* [Material provided]
<<<<

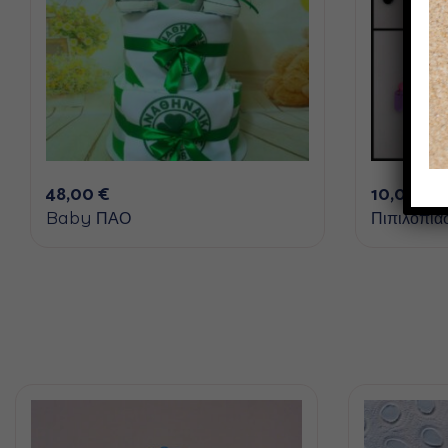
48,00
€
10,00
€
Baby ΠΑΟ
Πιπιλοπιάσ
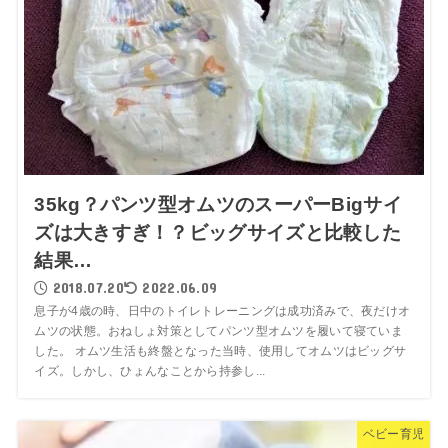
35kg？パンツ型オムツのスーパーBigサイ
ズは大きすぎ！？ビッグサイズと比較した
結果…
2018.07.20
2022.06.09
息子が4歳の時、日中のトイレトレーニングは成功済みで、夜だけオ
ムツの状態。おねしょ対策としてパンツ型オムツを履いて寝ていま
した。 オムツ生活も終盤となった当時、使用してオムツはビッグサ
イズ。しかし、ひょんなことから持参し...
ベビー育児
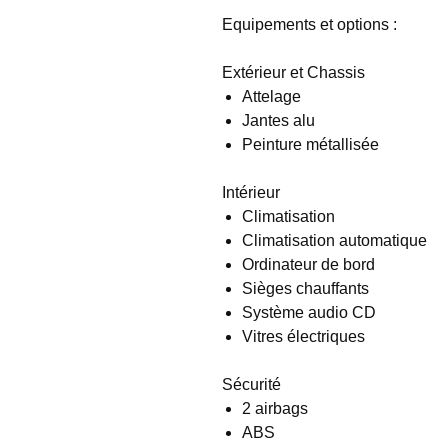
Equipements et options :
Extérieur et Chassis
Attelage
Jantes alu
Peinture métallisée
Intérieur
Climatisation
Climatisation automatique
Ordinateur de bord
Sièges chauffants
Système audio CD
Vitres électriques
Sécurité
2 airbags
ABS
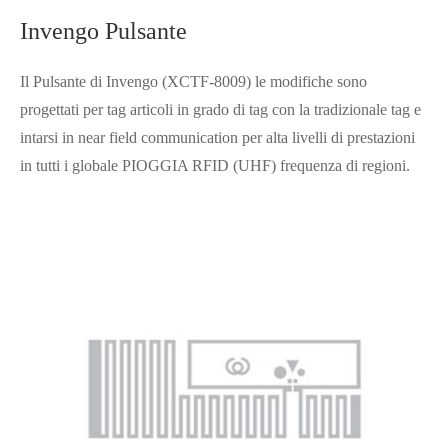
Invengo Pulsante
Il Pulsante di Invengo (XCTF-8009) le modifiche sono
progettati per tag articoli in grado di tag con la tradizionale tag e
intarsi in near field communication per alta livelli di prestazioni
in tutti i globale PIOGGIA RFID (UHF) frequenza di regioni.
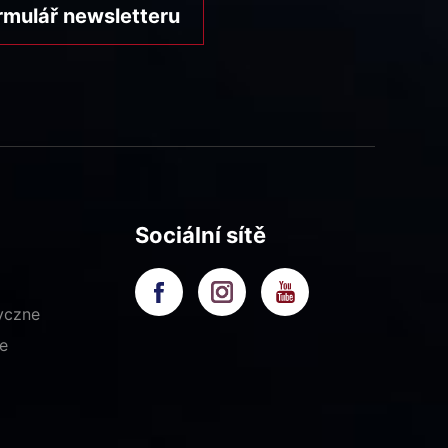
rmulář newsletteru
Sociální sítě
yczne
e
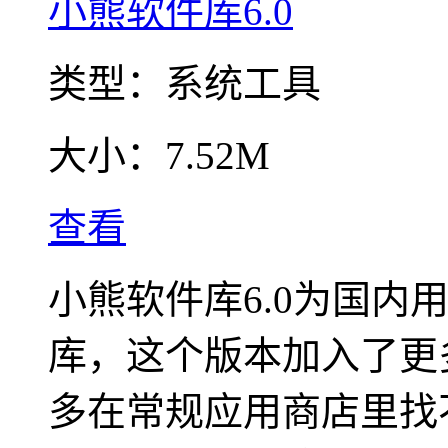
小熊软件库6.0
类型：
系统工具
大小：
7.52M
查看
小熊软件库6.0为国内
库，这个版本加入了更
多在常规应用商店里找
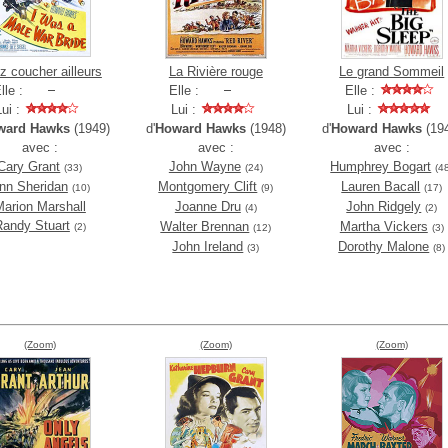
ez coucher ailleurs
La Rivière rouge
Le grand Sommeil
lle :
Elle :
Elle :
Lui :
Lui :
Lui :
ward Hawks
(1949)
d'
Howard Hawks
(1948)
d'
Howard Hawks
(19
avec :
avec :
avec :
Cary Grant
John Wayne
Humphrey Bogart
(33)
(24)
(4
nn Sheridan
Montgomery Clift
Lauren Bacall
(10)
(9)
(17)
Marion Marshall
Joanne Dru
John Ridgely
(4)
(2)
Randy Stuart
Walter Brennan
Martha Vickers
(2)
(12)
(3)
John Ireland
Dorothy Malone
(3)
(8)
(Zoom)
(Zoom)
(Zoom)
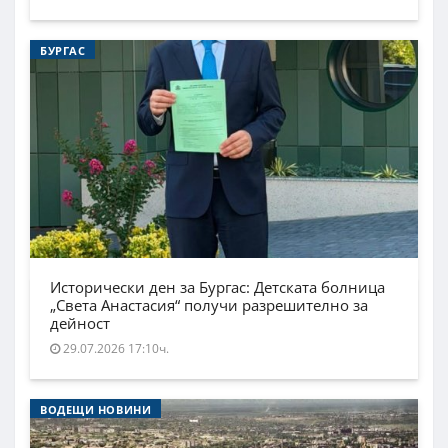
БУРГАС
Исторически ден за Бургас: Детската болница
„Света Анастасия“ получи разрешително за
дейност
29.07.2026 17:10ч.
ВОДЕЩИ НОВИНИ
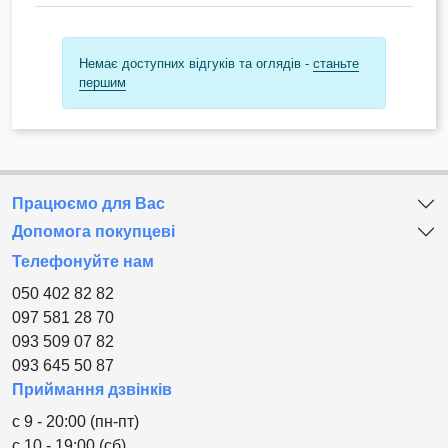
Немає доступних відгуків та оглядів -
станьте
першим
Працюємо для Вас
Допомога покупцеві
Телефонуйте нам
050 402 82 82
097 581 28 70
093 509 07 82
093 645 50 87
Приймання дзвінків
с 9 - 20:00 (пн-пт)
с 10 - 19:00 (сб)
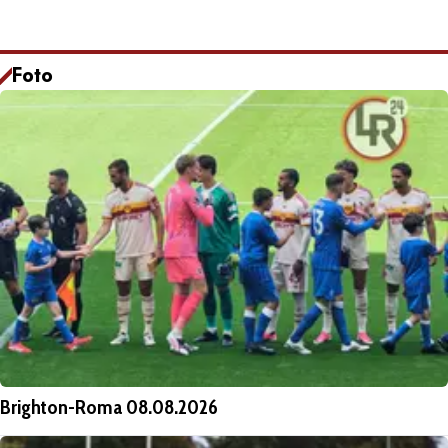
Foto
Brighton-Roma 08.08.2026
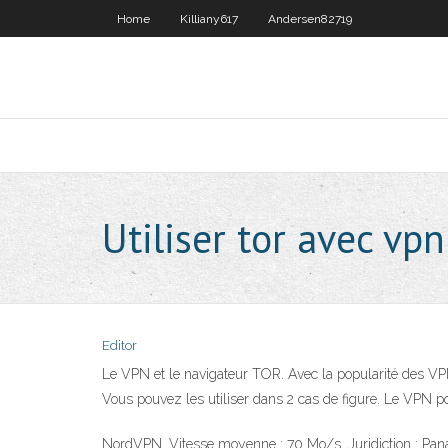
Home
Killiany617
Andersen82719
Utiliser tor avec vpn
Editor
Le VPN et le navigateur TOR. Avec la popularité des 
Vous pouvez les utiliser dans 2 cas de figure. Le VPN po
NordVPN. Vitesse moyenne : 70 Mo/s. Juridiction : Panam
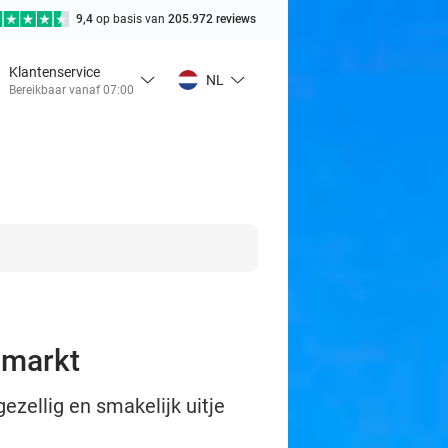
9,4
op basis van
205.972 reviews
Klantenservice
NL
Bereikbaar vanaf 07:00
nmarkt
zellig en smakelijk uitje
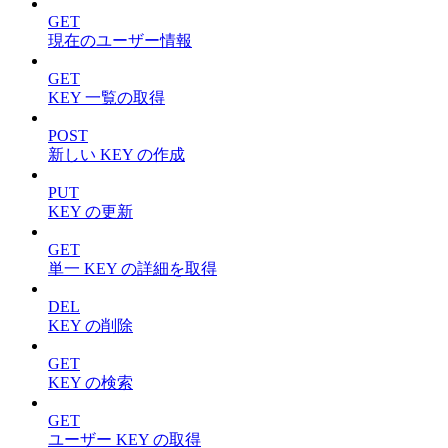
GET
現在のユーザー情報
GET
KEY 一覧の取得
POST
新しい KEY の作成
PUT
KEY の更新
GET
単一 KEY の詳細を取得
DEL
KEY の削除
GET
KEY の検索
GET
ユーザー KEY の取得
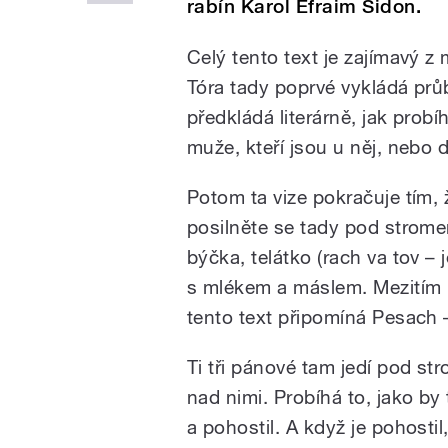
rabín Karol Efraim Sidon.
Celý tento text je zajímavý 
Tóra tady poprvé vykládá prů
předkládá literárně, jak prob
muže, kteří jsou u něj, nebo 
Potom ta vize pokračuje tím, 
posilněte se tady pod stromem,
býčka, telátko (rach va tov – 
s mlékem a máslem. Mezitím ř
tento text připomíná Pesach 
Ti tři pánové tam jedí pod st
nad nimi. Probíhá to, jako by 
a pohostil. A když je pohostil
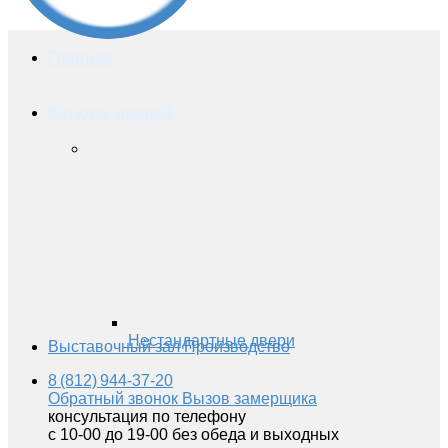
Главная
Каталог дверей
Нестандартные двери
Выставочный зал
Производство
8 (812) 944-37-20
Обратный звонок
Вызов замерщика
консультация по телефону
с 10-00 до 19-00 без обеда и выходных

>>>>

* [Exercise instructions] Only one part of the material above is wanted: the lines from the one with "093 645 50 87" up to and including the one with "s mlékem a máslem. Mezitím ř". Please copy them exactly, pictures left out.

* [Answer section]
093 645 50 87
Приймання дзвінків
с 9 - 20:00 (пн-пт)
с 10 - 19:00 (сб)
Foto
Brighton-Roma 08.08.2026
Home
Killiany617
Andersen82719
Utiliser tor avec vpn
Editor
Le VPN et le navigateur TOR. Avec la popularité des 
Vous pouvez les utiliser dans 2 cas de figure. Le VPN po
NordVPN. Vitesse moyenne : 70 Mo/s. Juridiction : Panam
9,4
op basis van
205.972 reviews
Klantenservice
NL
Bereikbaar vanaf 07:00
nmarkt
zellig en smakelijk uitje
GET
現在のユーザー情報
GET
KEY 一覧の取得
POST
新しい KEY の作成
PUT
KEY の更新
GET
単一 KEY の詳細を取得
DEL
KEY の削除
GET
KEY の検索
GET
ユーザー KEY の取得
rabín Karol Efraim Sidon.
Celý tento text je zajímavý 
Tóra tady poprvé vykládá prů
předkládá literárně, jak prob
muže, kteří jsou u něj, nebo 
Potom ta vize pokračuje tím, 
posilněte se tady pod stromem,
býčka, telátko (rach va tov – 
s mlékem a máslem. Mezitím ř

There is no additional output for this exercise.